Required work: Once you find the line that contains "формировать культурную среду, поддерживать", write out that line and every line after it to the end of the records, exactly and with nothing else.

Input data:
*** Block opens ***

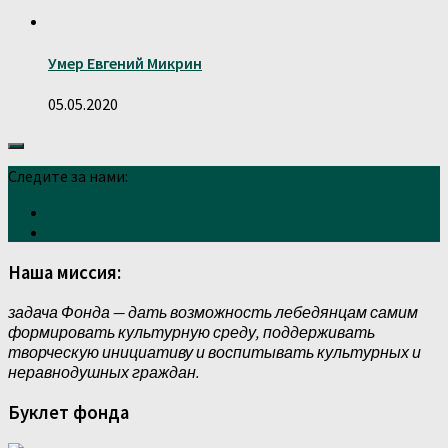
Умер Евгений Микрин
05.05.2020
Следите за нами:
Наша миссия:
задача Фонда — дать возможность лебедянцам самим
формировать культурную среду, поддерживать
творческую инициативу и воспитывать культурных и
неравнодушных граждан.
Буклет фонда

*** Block closes ***

Exercise solution:
формировать культурную среду, поддерживать
творческую инициативу и воспитывать культурных и
неравнодушных граждан.
Буклет фонда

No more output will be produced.